## Exercise instructions
From first line to last, copy the listing exactly and omit its pictures.
* * * * * * *
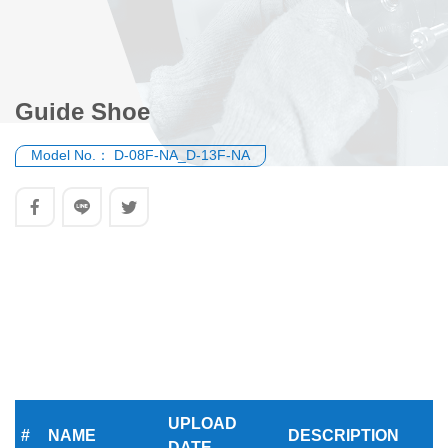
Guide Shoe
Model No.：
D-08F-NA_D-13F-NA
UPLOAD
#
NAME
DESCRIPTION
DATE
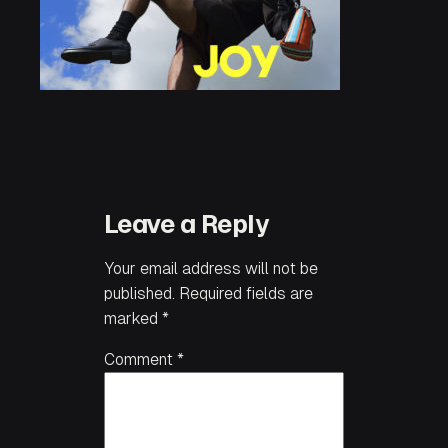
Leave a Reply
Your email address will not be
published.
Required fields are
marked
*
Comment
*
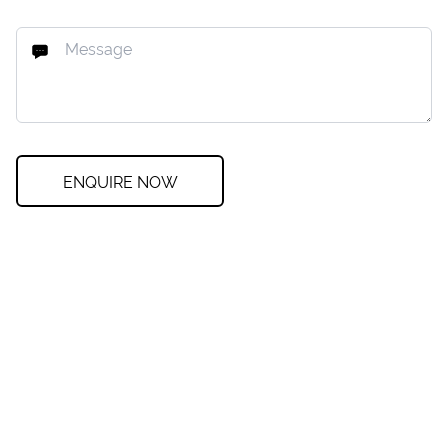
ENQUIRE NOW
* * * * * * *
## Task result
Guide Shoe
Model No.：
D-08F-NA_D-13F-NA
UPLOAD
#
NAME
DESCRIPTION
DATE
Leave a Reply
Your email address will not be
published.
Required fields are
marked
*
Comment
*
ENQUIRE NOW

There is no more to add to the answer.